BEGIN SOURCE RECORDS

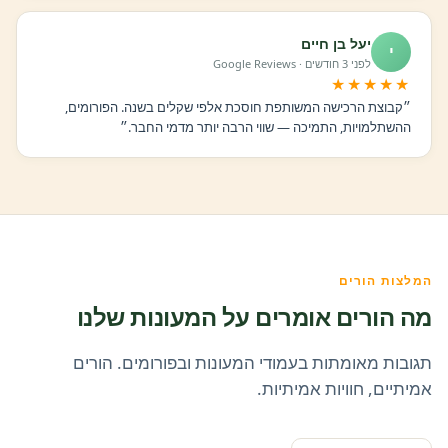
יעל בן חיים
י
לפני 3 חודשים · Google Reviews
★★★★★
״קבוצת הרכישה המשותפת חוסכת אלפי שקלים בשנה. הפורומים,
ההשתלמויות, התמיכה — שווי הרבה יותר מדמי החבר.״
המלצות הורים
מה הורים אומרים על המעונות שלנו
תגובות מאומתות בעמודי המעונות ובפורומים. הורים
אמיתיים, חוויות אמיתיות.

END SOURCE RECORDS

■ EXERCISE BRIEF
Among the lines above, find those that contain the word "המעונות" and copy them.

■ SOLUTION BELOW
מה הורים אומרים על המעונות שלנו
תגובות מאומתות בעמודי המעונות ובפורומים. הורים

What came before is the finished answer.